Extracted page text data
*** Begin section ***
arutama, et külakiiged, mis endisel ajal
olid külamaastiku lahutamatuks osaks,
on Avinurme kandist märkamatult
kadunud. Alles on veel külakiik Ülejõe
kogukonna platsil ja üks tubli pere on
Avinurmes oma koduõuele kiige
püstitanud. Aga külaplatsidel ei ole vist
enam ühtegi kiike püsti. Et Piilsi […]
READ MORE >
*** End section ***
**TASK TO CARRY OUT:** All entries should be given again precisely as they appear above.

**WRITTEN ANSWER:**
arutama, et külakiiged, mis endisel ajal
olid külamaastiku lahutamatuks osaks,
on Avinurme kandist märkamatult
kadunud. Alles on veel külakiik Ülejõe
kogukonna platsil ja üks tubli pere on
Avinurmes oma koduõuele kiige
püstitanud. Aga külaplatsidel ei ole vist
enam ühtegi kiike püsti. Et Piilsi […]
READ MORE >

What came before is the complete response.